[About this task]
Without copying any pictures, restate exactly the lines from the start of the records through the line containing "Between the dill".

[Task inputs]
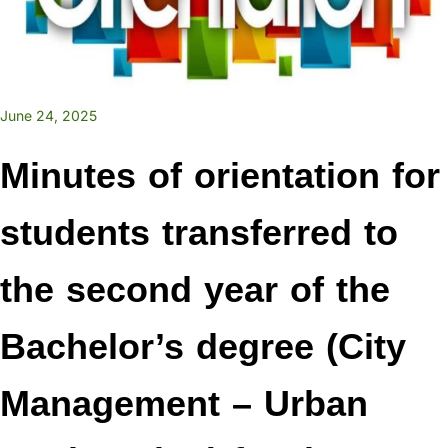
June 24, 2025
Minutes of orientation for
students transferred to
the second year of the
Bachelor’s degree (City
Management – Urban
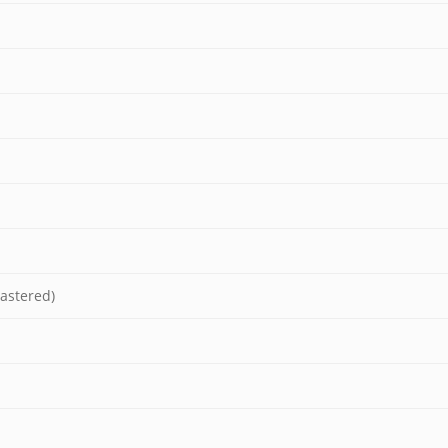
astered)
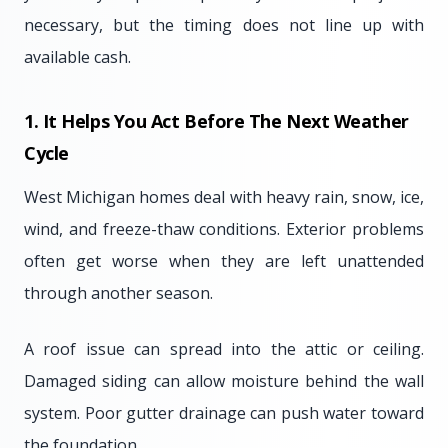
necessary, but the timing does not line up with
available cash.
1. It Helps You Act Before The Next Weather
Cycle
West Michigan homes deal with heavy rain, snow, ice,
wind, and freeze-thaw conditions. Exterior problems
often get worse when they are left unattended
through another season.
A roof issue can spread into the attic or ceiling.
Damaged siding can allow moisture behind the wall
system. Poor gutter drainage can push water toward
the foundation.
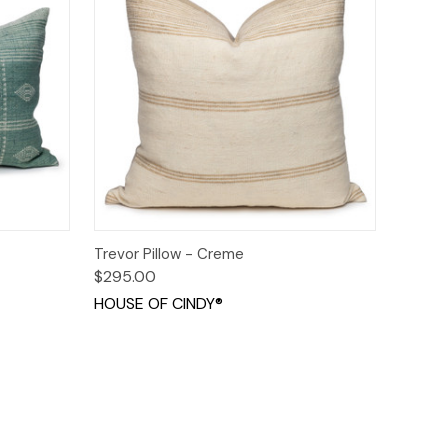
o Cart
Quick View
Add to Cart
Trevor Pillow - Creme
$295.00
HOUSE OF CINDY®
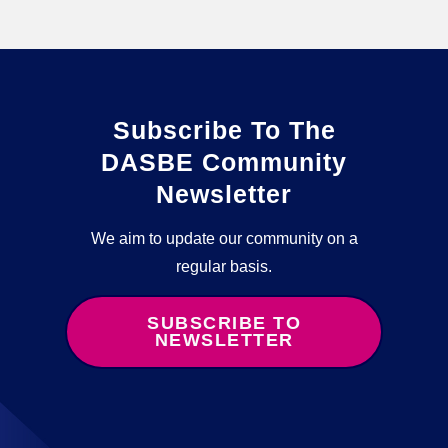
Subscribe To The
DASBE Community
Newsletter
We aim to update our community on a
regular basis.
SUBSCRIBE TO
NEWSLETTER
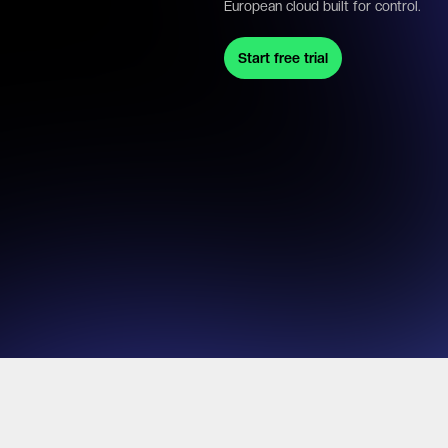
European cloud built for control.
Start free trial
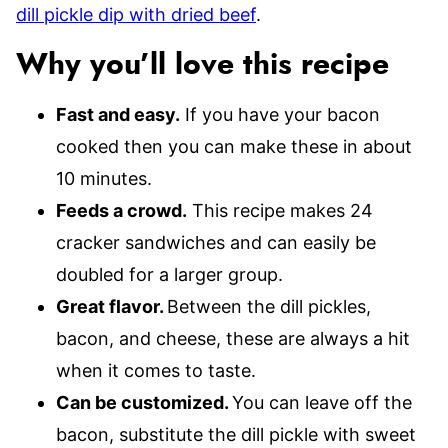
dill pickle dip with dried beef
.
Why you’ll love this recipe
Fast and easy.
If you have your bacon
cooked then you can make these in about
10 minutes.
Feeds a crowd.
This recipe makes 24
cracker sandwiches and can easily be
doubled for a larger group.
Great flavor.
Between the dill pickles,
bacon, and cheese, these are always a hit
when it comes to taste.
Can be customized.
You can leave off the
bacon, substitute the dill pickle with sweet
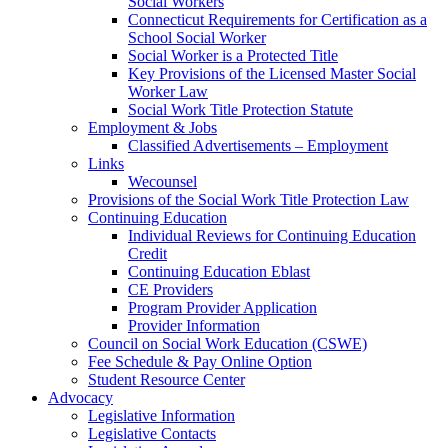
Social Workers
Connecticut Requirements for Certification as a
School Social Worker
Social Worker is a Protected Title
Key Provisions of the Licensed Master Social
Worker Law
Social Work Title Protection Statute
Employment & Jobs
Classified Advertisements – Employment
Links
Wecounsel
Provisions of the Social Work Title Protection Law
Continuing Education
Individual Reviews for Continuing Education
Credit
Continuing Education Eblast
CE Providers
Program Provider Application
Provider Information
Council on Social Work Education (CSWE)
Fee Schedule & Pay Online Option
Student Resource Center
Advocacy
Legislative Information
Legislative Contacts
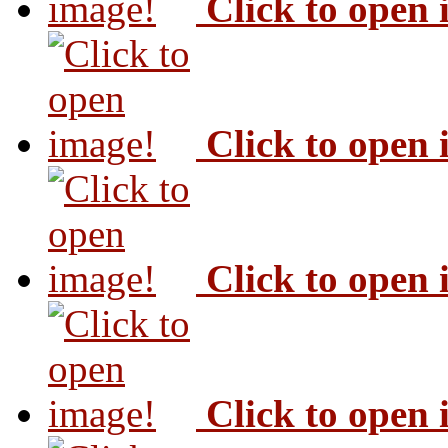
Click to open
Click to open
Click to open
Click to open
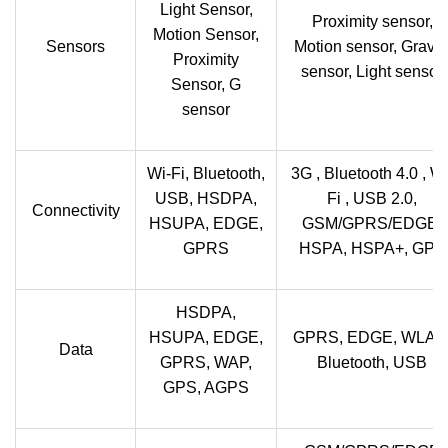
Light Sensor,
Proximity sensor,
Motion Sensor,
Sensors
Motion sensor, Gravit
Proximity
sensor, Light sensor
Sensor, G
sensor
Wi-Fi, Bluetooth,
3G , Bluetooth 4.0 , Wi
USB, HSDPA,
Fi , USB 2.0,
Connectivity
HSUPA, EDGE,
GSM/GPRS/EDGE,
GPRS
HSPA, HSPA+, GPS
HSDPA,
HSUPA, EDGE,
GPRS, EDGE, WLAN
Data
GPRS, WAP,
Bluetooth, USB
GPS, AGPS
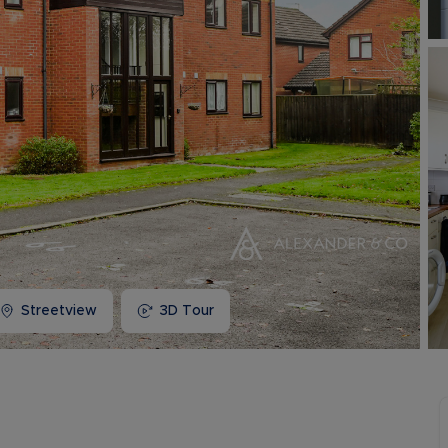
Buy-to-let limited company information
Streetview
3D Tour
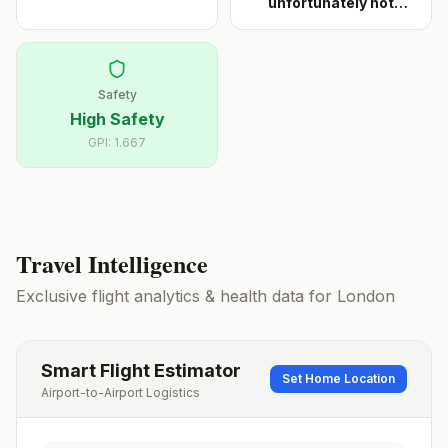
unfortunately not
noted for fr
...
Safety
High Safety
GPI:
1.667
Travel Intelligence
Exclusive flight analytics & health data for
London
Smart Flight Estimator
Set Home Location
Airport-to-Airport Logistics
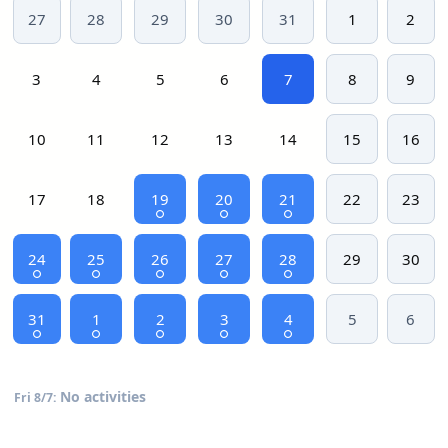
27
28
29
30
31
1
2
3
4
5
6
7
8
9
10
11
12
13
14
15
16
17
18
19
20
21
22
23
24
25
26
27
28
29
30
31
1
2
3
4
5
6
No activities
Fri 8/7:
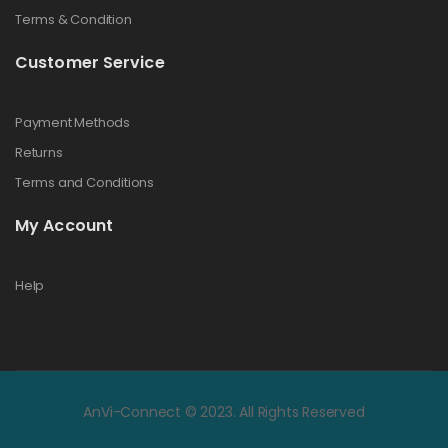
Terms & Condition
Customer Service
Payment Methods
Returns
Terms and Conditions
My Account
Help
AnVi-Connect © 2023. All Rights Reserved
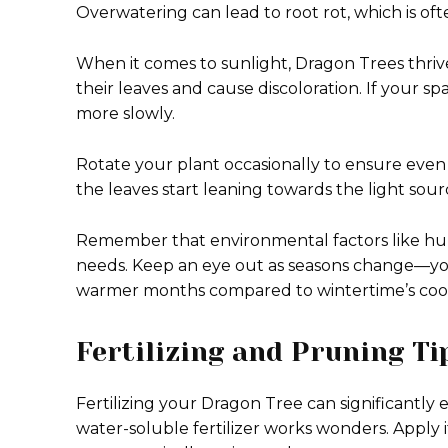
Overwatering can lead to root rot, which is ofte
When it comes to sunlight, Dragon Trees thrive 
their leaves and cause discoloration. If your sp
more slowly.
Rotate your plant occasionally to ensure even gr
the leaves start leaning towards the light sourc
Remember that environmental factors like hu
needs. Keep an eye out as seasons change—yo
warmer months compared to wintertime’s cool
Fertilizing and Pruning T
Fertilizing your Dragon Tree can significantly
water-soluble fertilizer works wonders. Apply 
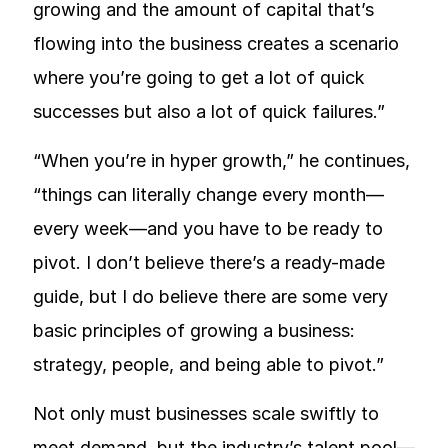
growing and the amount of capital that’s
flowing into the business creates a scenario
where you’re going to get a lot of quick
successes but also a lot of quick failures.”
“When you’re in hyper growth,” he continues,
“things can literally change every month—
every week—and you have to be ready to
pivot. I don’t believe there’s a ready-made
guide, but I do believe there are some very
basic principles of growing a business:
strategy, people, and being able to pivot.”
Not only must businesses scale swiftly to
meet demand, but the industry’s talent pool—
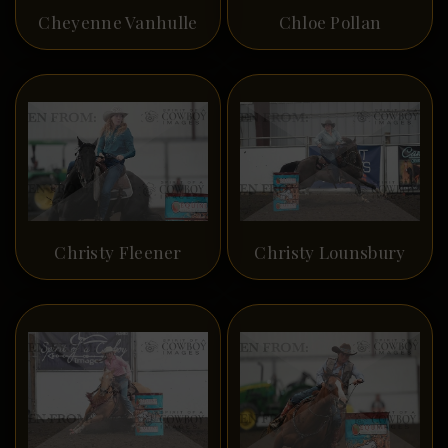
Cheyenne Vanhulle
Chloe Pollan
Christy Fleener
Christy Lounsbury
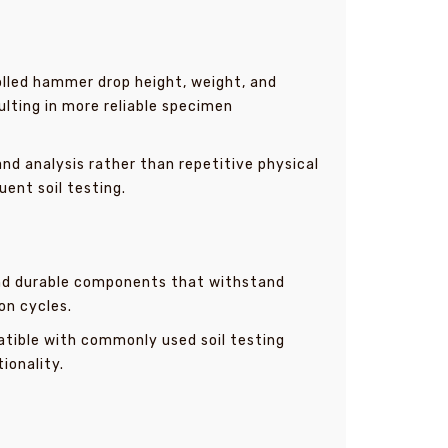
lled hammer drop height, weight, and
ting in more reliable specimen
nd analysis rather than repetitive physical
uent soil testing.
and durable components that withstand
on cycles.
tible with commonly used soil testing
ionality.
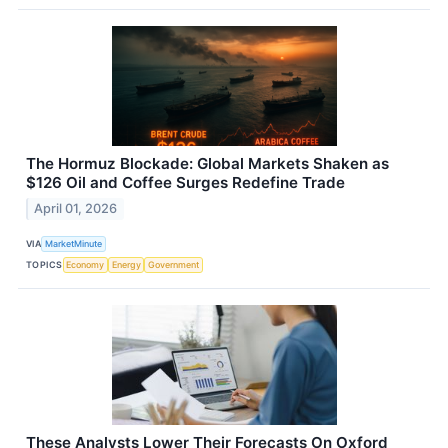
The Hormuz Blockade: Global Markets Shaken as
$126 Oil and Coffee Surges Redefine Trade
April 01, 2026
VIA
MarketMinute
TOPICS
Economy
Energy
Government
These Analysts Lower Their Forecasts On Oxford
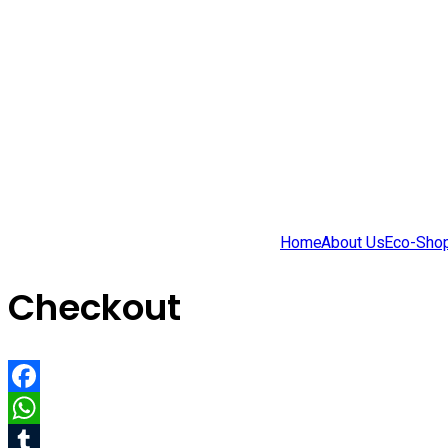
Home
About Us
Eco-Sho
Checkout
Facebook
WhatsApp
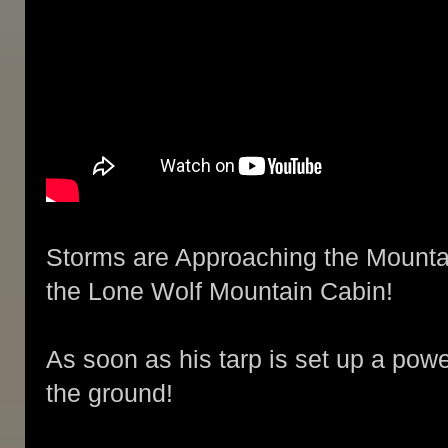
Storms are Approaching the Mountai
the Lone Wolf Mountain Cabin!
As soon as his tarp is set up a power
the ground!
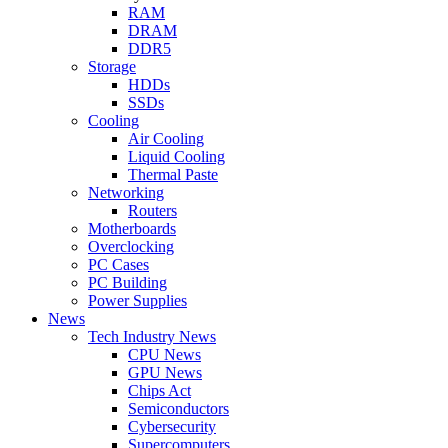
RAM
DRAM
DDR5
Storage
HDDs
SSDs
Cooling
Air Cooling
Liquid Cooling
Thermal Paste
Networking
Routers
Motherboards
Overclocking
PC Cases
PC Building
Power Supplies
News
Tech Industry News
CPU News
GPU News
Chips Act
Semiconductors
Cybersecurity
Supercomputers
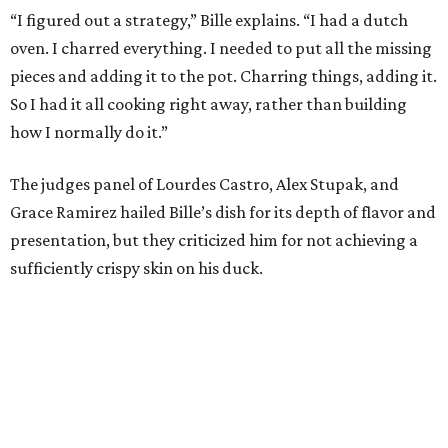
“I figured out a strategy,” Bille explains. “I had a dutch
oven. I charred everything. I needed to put all the missing
pieces and adding it to the pot. Charring things, adding it.
So I had it all cooking right away, rather than building
how I normally do it.”
The judges panel of Lourdes Castro, Alex Stupak, and
Grace Ramirez hailed Bille’s dish for its depth of flavor and
presentation, but they criticized him for not achieving a
sufficiently crispy skin on his duck.
“I think darkness on top of darkness is a huge plus,”
Stupak said about Bille’s presentation. “That’s a positive.
Black on black is my favorite.”
The judges found that Flay’s duck mole negro with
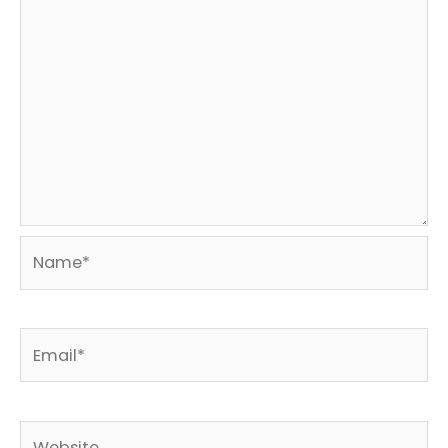
Name*
Email*
Website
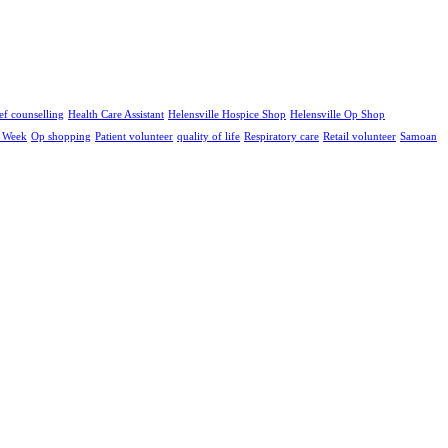
ef counselling
Health Care Assistant
Helensville Hospice Shop
Helensville Op Shop
e Week
Op shopping
Patient volunteer
quality of life
Respiratory care
Retail volunteer
Samoan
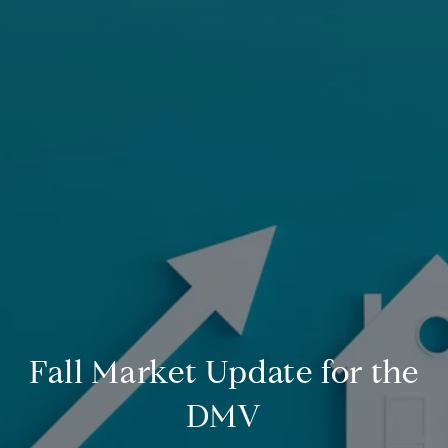
Fall Market Update for the
DMV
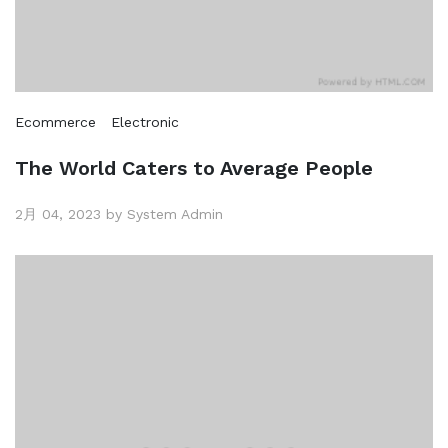
Ecommerce
Electronic
The World Caters to Average People
2月 04, 2023 by System Admin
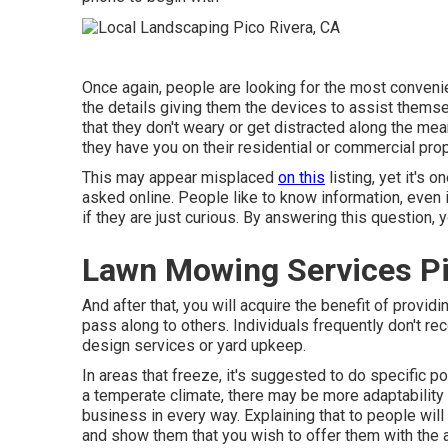
Once again, people are looking for the most conveni
the details giving them the devices to assist thems
that they don't weary or get distracted along the me
they have you on their residential or commercial prop
This may appear misplaced
on this
listing, yet it's
asked online. People like to know information, even if
if they are just curious. By answering this question,
Lawn Mowing Services Pi
And after that, you will acquire the benefit of provi
pass along to others. Individuals frequently don't re
design services or yard upkeep.
In areas that freeze, it's suggested to do specific poin
a temperate climate, there may be more adaptability 
business in every way. Explaining that to people wil
and show them that you wish to offer them with the 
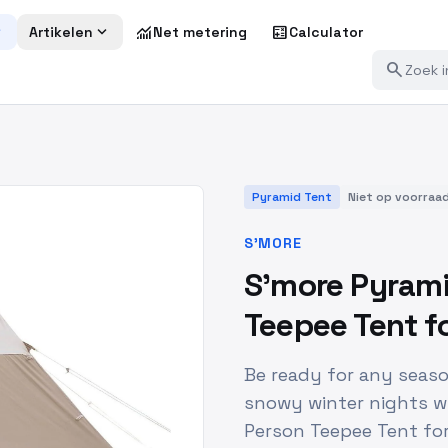
more
expand_more
monitoring
calculate
Artikelen
Net metering
Calculator
search
Pyramid Tent
Niet op voorraa
S'MORE
S'more Pyrami
Teepee Tent f
Be ready for any seas
snowy winter nights w
Person Teepee Tent for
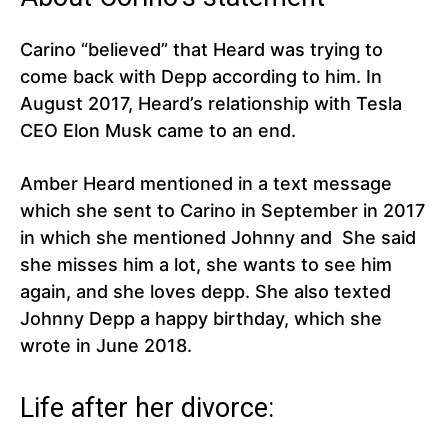
Carino “believed” that Heard was trying to
come back with Depp according to him. In
August 2017, Heard’s relationship with Tesla
CEO Elon Musk came to an end.
Amber Heard mentioned in a text message
which she sent to Carino in September in 2017
in which she mentioned Johnny and She said
she misses him a lot, she wants to see him
again, and she loves depp. She also texted
Johnny Depp a happy birthday, which she
wrote in June 2018.
Life after her divorce:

[Written response]
June 24, 2025
Minutes of orientation for
students transferred to
the second year of the
Bachelor’s degree (City
Management – Urban
astered)
necessary, but the timing does not line up with
available cash.
1. It Helps You Act Before The Next Weather
Cycle
West Michigan homes deal with heavy rain, snow, ice,
wind, and freeze-thaw conditions. Exterior problems
often get worse when they are left unattended
through another season.
A roof issue can spread into the attic or ceiling.
Damaged siding can allow moisture behind the wall
system. Poor gutter drainage can push water toward
the foundation.
o Cart
Quick View
Add to Cart
Trevor Pillow - Creme
$295.00
HOUSE OF CINDY®
Subscribe To The
DASBE Community
Newsletter
We aim to update our community on a
regular basis.
SUBSCRIBE TO
NEWSLETTER
European cloud built for control.
Start free trial
dill pickle dip with dried beef
.
Why you’ll love this recipe
Fast and easy.
If you have your bacon
cooked then you can make these in about
10 minutes.
Feeds a crowd.
This recipe makes 24
cracker sandwiches and can easily be
doubled for a larger group.
Great flavor.
Between the dill pickles,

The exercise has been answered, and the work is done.